CA Paris, 1re ch. H, 16 novembre 2004, n° ECOC0400370X

PARIS

Arrêt

PARTIES

Demandeur :

Tuyaux Bonna devenue " Bonna Sabla " (Sté), Colas Midi Méditerranée (SA), Matière (Sté), Etablissements Bertrand (SA), Parisienne de canalisation (Sté), Raphaeloise de batiments et de travaux publics (SA), H. Triverio (SA), SEETA (Sté)

COMPOSITION DE LA JURIDICTION

Président :

M. Carre-Pierrat

Avocat général :

M. Woirhaye

Conseillers :

M. Le Dauphin, Mme Mouillard

Avoués :

SCP Bernabe-Chardin-Cheviller, SCP Fisselier-Chiloux-Boulay, SCP Naboudet-Vogel & Hatet-Sauval

Avocats :

Mes Meyung-Marchand, Donnedieu de Vabres, Talandier, Garnier, Charpentier

T. com.
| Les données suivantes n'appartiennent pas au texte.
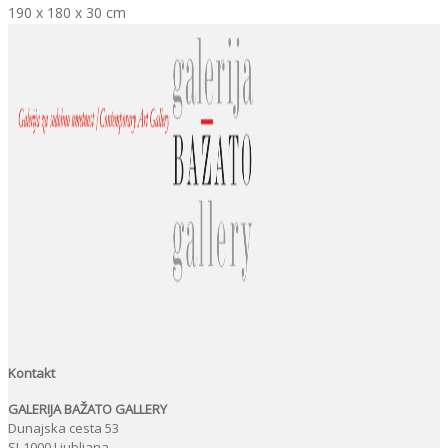
190 x 180 x 30 cm
Kontakt
GALERIJA BAŽATO GALLERY
Dunajska cesta 53
SI-1000 Ljubljana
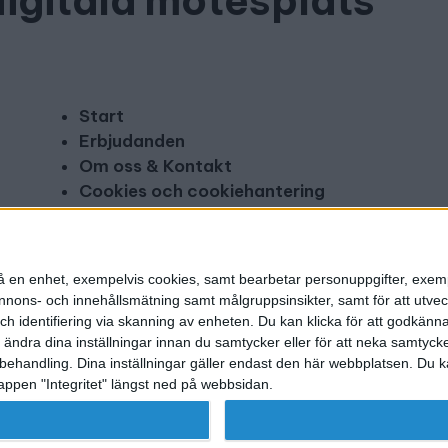
digitala mötesplats
Start
Erbjudanden
Om oss & Kontakt
Cookies och cookiehantering
Copyright och disclaimer
Annonsera
n på en enhet, exempelvis cookies, samt bearbetar personuppgifter, exem
ons- och innehållsmätning samt målgruppsinsikter, samt för att utveck
h identifiering via skanning av enheten. Du kan klicka för att godkänn
h ändra dina inställningar innan du samtycker eller för att neka samtyck
behandling. Dina inställningar gäller endast den här webbplatsen. Du kan
appen "Integritet" längst ned på webbsidan.
g utgivare: Mikael Karlsson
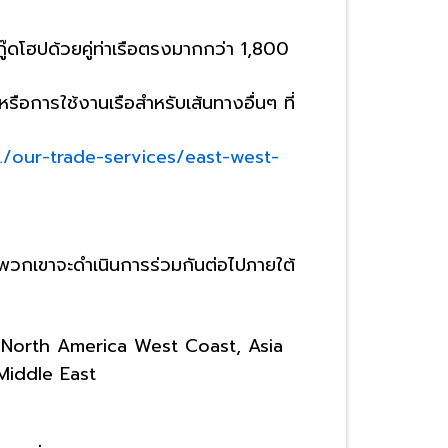
ู๊ดโฮปด้วยคู่ท่าเรือตรงมากกว่า 1,800
การใช้งานเรือสำหรับเส้นทางอื่นๆ ที่
/our-trade-services/east-west-
พวกเขาจะดำเนินการร่วมกันต่อไปภายใต้
 – North America West Coast, Asia
Middle East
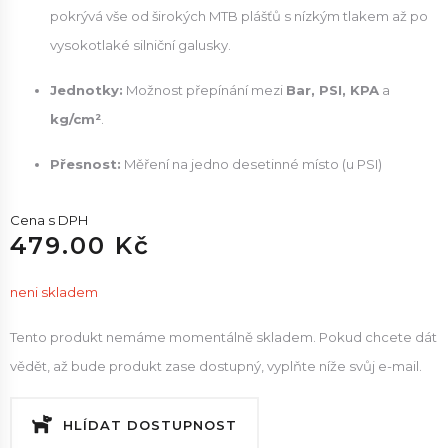
pokrývá vše od širokých MTB plášťů s nízkým tlakem až po
vysokotlaké silniční galusky.
Jednotky:
Možnost přepínání mezi
Bar, PSI, KPA
a
kg/cm²
.
Přesnost:
Měření na jedno desetinné místo (u PSI)
Cena s DPH
479.00 Kč
neni skladem
Tento produkt nemáme momentálně skladem. Pokud chcete dát
vědět, až bude produkt zase dostupný, vyplňte níže svůj e-mail.
HLÍDAT DOSTUPNOST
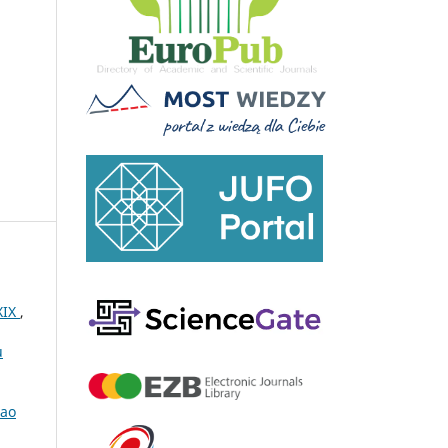
XIX
,
u
 ao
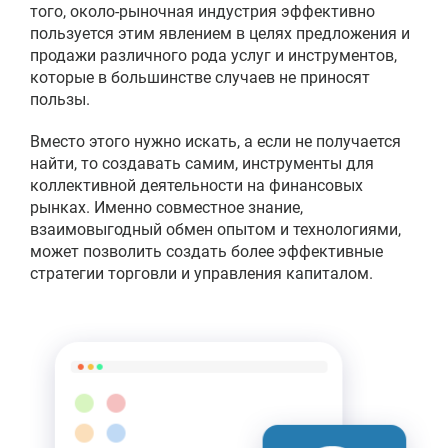
того, около-рыночная индустрия эффективно
пользуется этим явлением в целях предложения и
продажи различного рода услуг и инструментов,
которые в большинстве случаев не приносят
пользы.
Вместо этого нужно искать, а если не получается
найти, то создавать самим, инструменты для
коллективной деятельности на финансовых
рынках. Именно совместное знание,
взаимовыгодный обмен опытом и технологиями,
может позволить создать более эффективные
стратегии торговли и управления капиталом.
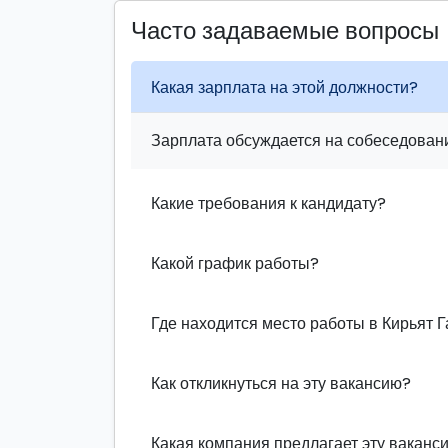
Часто задаваемые вопросы
Какая зарплата на этой должности?
Зарплата обсуждается на собеседовани
Какие требования к кандидату?
Какой график работы?
Где находится место работы в Кирьят Г
Как откликнуться на эту вакансию?
Какая компания предлагает эту ваканс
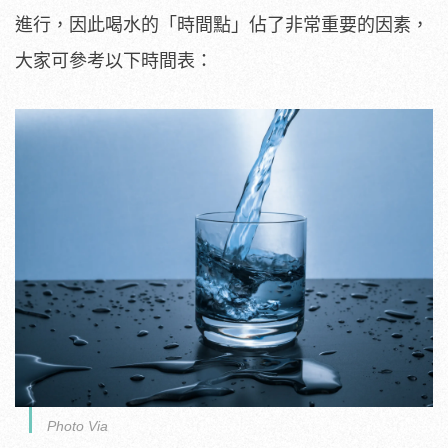
進行，因此喝水的「時間點」佔了非常重要的因素，
大家可參考以下時間表：
Photo Via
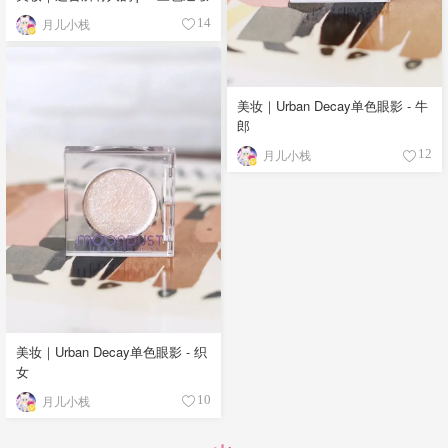
月儿小栈
14
美妆｜Urban Decay单色眼影 - 牛
郎
月儿小栈
12
美妆｜Urban Decay单色眼影 - 织
女
月儿小栈
10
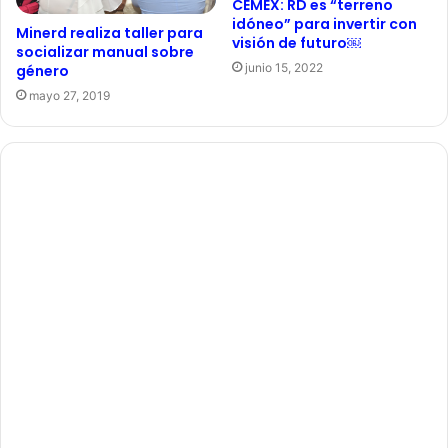
CEMEX: RD es “terreno
idóneo” para invertir con
Minerd realiza taller para
visión de futuro￼
socializar manual sobre
junio 15, 2022
género
mayo 27, 2019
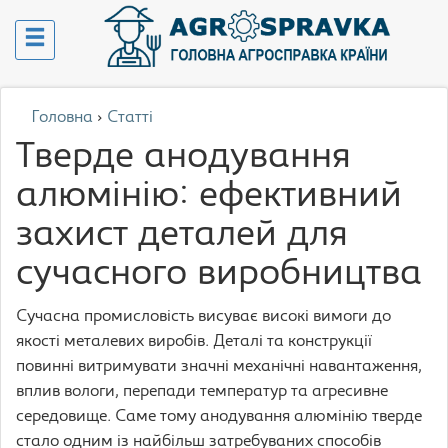
Головна
›
Статті
Тверде анодування
алюмінію: ефективний
захист деталей для
сучасного виробництва
Сучасна промисловість висуває високі вимоги до
якості металевих виробів. Деталі та конструкції
повинні витримувати значні механічні навантаження,
вплив вологи, перепади температур та агресивне
середовище. Саме тому анодування алюмінію тверде
стало одним із найбільш затребуваних способів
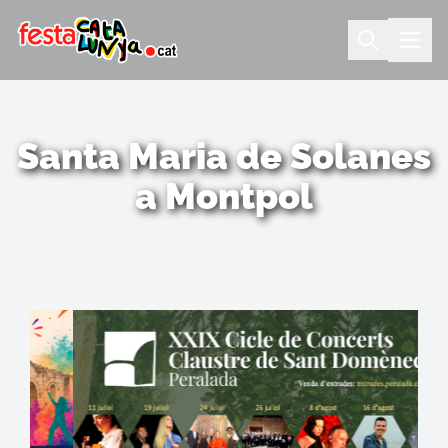
Santa Maria de Solanes
a Montpol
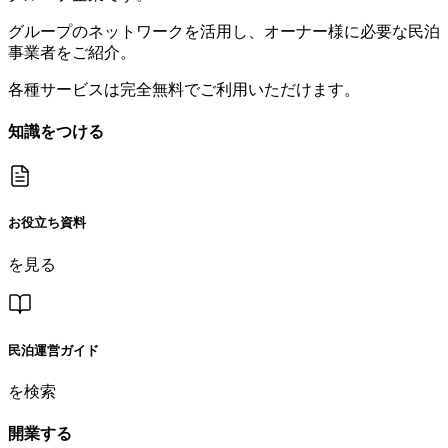
グループのネットワークを活用し、オーナー様に必要な民泊
事業者をご紹介。
各種サービスは完全無料でご利用いただけます。
知識をつける
お役立ち資料
を見る
民泊運営ガイド
を検索
開業する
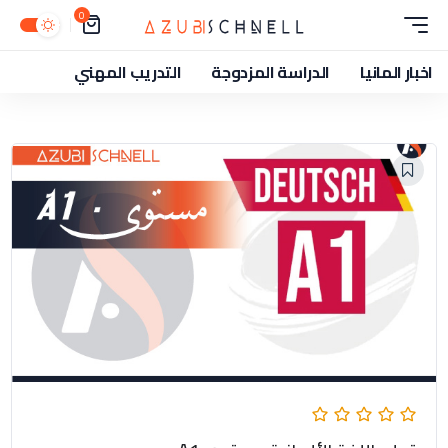
0
اخبار المانيا
الدراسة المزدوجة
التدريب المهني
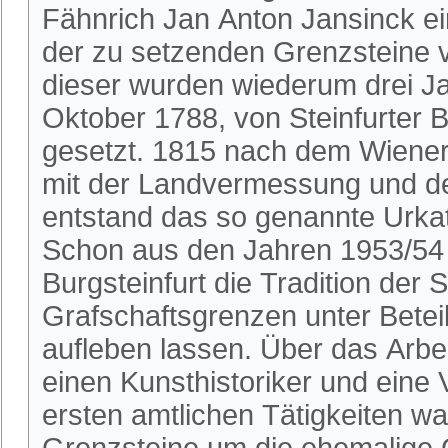
Fähnrich Jan Anton Jansinck ei
der zu setzenden Grenzsteine v
dieser wurden wiederum drei J
Oktober 1788, von Steinfurter B
gesetzt. 1815 nach dem Wiene
mit der Landvermessung und de
entstand das so genannte Urkat
Schon aus den Jahren 1953/54 
Burgsteinfurt die Tradition der
Grafschaftsgrenzen unter Beteil
aufleben lassen. Über das Arbei
einen Kunsthistoriker und eine 
ersten amtlichen Tätigkeiten w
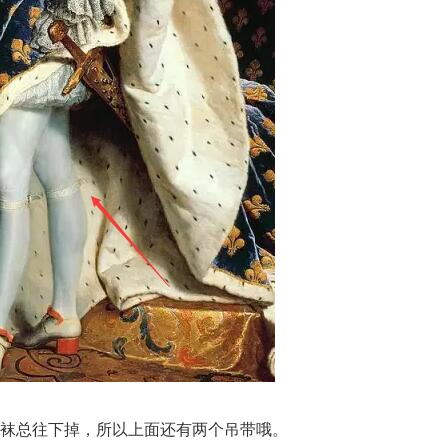
袜总往下掉，所以上面还有两个吊带哦。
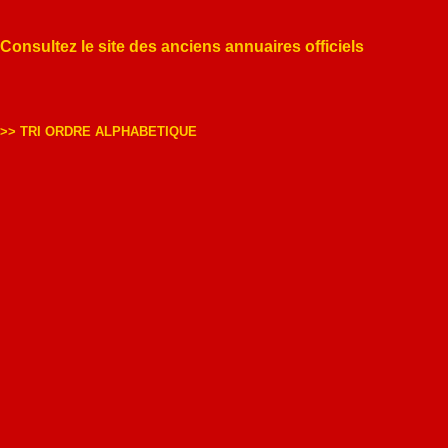
Consultez le site des anciens annuaires officiels
>> TRI ORDRE ALPHABETIQUE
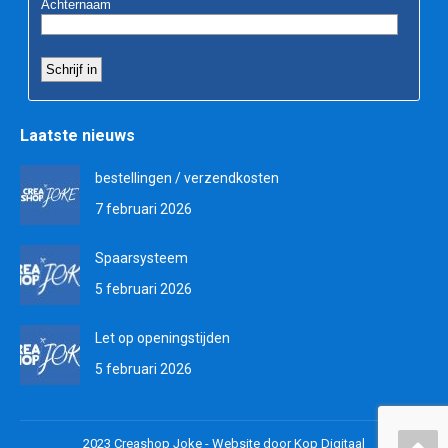
Laatste nieuws
bestellingen / verzendkosten
7 februari 2026
Spaarsysteem
5 februari 2026
Let op openingstijden
5 februari 2026
2023 Creashop Joke -
Website door Kop Digitaal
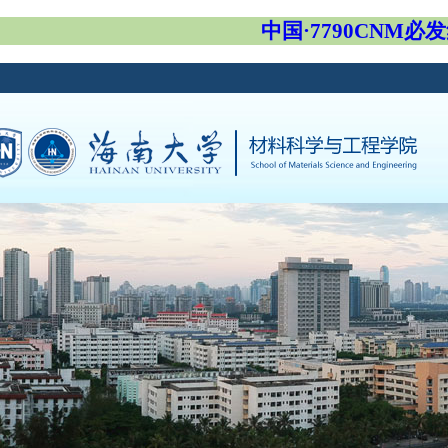
中国·7790CNM必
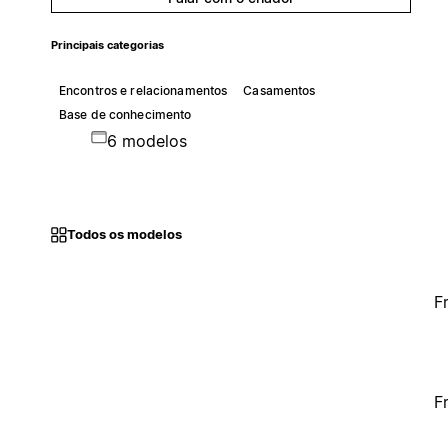
Principais categorias
Encontros e relacionamentos
Casamentos
Base de conhecimento
6 modelos
Todos os modelos
F
F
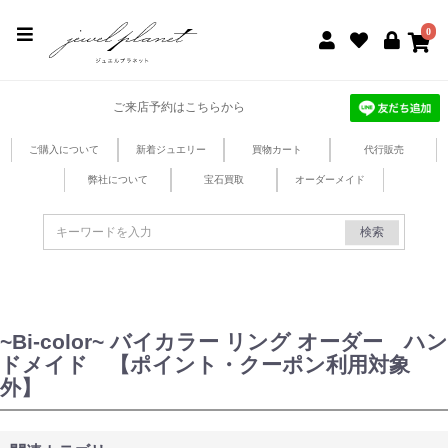
jewel planet 公式サイト
0
ご来店予約はこちらから
ご購入について
新着ジュエリー
買物カート
代行販売
弊社について
宝石買取
オーダーメイド
検索
~Bi-color~ バイカラー リング オーダー ハン
ドメイド 【ポイント・クーポン利用対象
外】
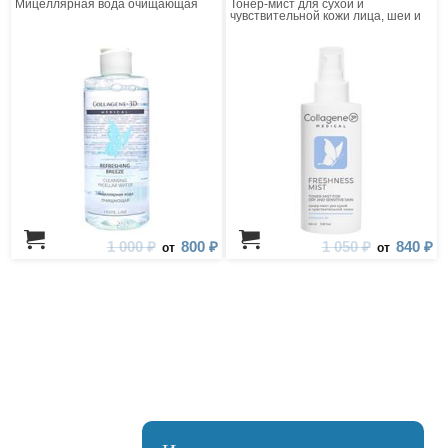
Мицеллярная вода очищающая
Тонер-мист для сухой и
чувствительной кожи лица, шеи и
зоны декольте
1 000 ₽
800 ₽
1 050 ₽
840 ₽
от
от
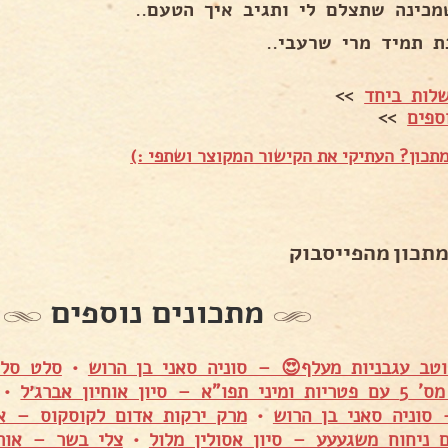
מכינה שתצלם לי ותגיב איך הטעם..
ת תמיד מרי שרעבי..
לות ביחד
>>
ספים
>>
תכון? העתיקי את הקישור המקוצר ושתפי :)
מתכון מהפייסבוק
מתכונים נוספים
וטב עגבניות מעלף😍 – סוניה סאני בן הרוש
•
סלט סלק
 סיון אוחיון אברג׳ל
•
סוניה סאני בן הרוש
•
מרק ירקות אדום לקוסקוס – איל
 ניחוח משגעעע – סיון אסולין מלול
•
צלי בשר – אור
Toulouse, du 5 janv. 1998

5 janvier 1998

Saisi le 21 août 1990 par le ministre de l'Economie de pratiques relevées à l'occasion de la passation de treize marchés publics dans le secteur des travaux routiers, du terrassement, des canalisations et de l'assainissement dans le département du Var, le Conseil de la concurrence a, par décision n° 96-D-65 du 30 octobre 1996, décidé que dix-sept entreprises avaient enfreint les dispositions de l'article 7 de l'ordonnance du 1er décembre 1986 et a infligé des sanctions pécuniaires à quatorze d'entre elles, parmi lesquelles:

- la société Les Tuyaux Bonna: 1 800 000 F

- la société Etablissements Bertrand (ci-après la société Bertrand) 100 000 F

- la société Colas Midi Méditerranée : 2 500 000 F

- la société Jean François : 300 000 F

- la société Matière : 200 000 F

- la société Raphaéloise de bâtiments et de travaux publics (ci-après la RBTP): 80 000 F

- la société SEETA : 80 000 F

- la société Parisienne de canalisations (ci-après la SPAC) : 200 000 F

- la société Triverio : 70 000 F.

Ces neuf entreprises ont formé des recours en annulation et en réformation, recours incident pour la SEETA, contre la décision précitée.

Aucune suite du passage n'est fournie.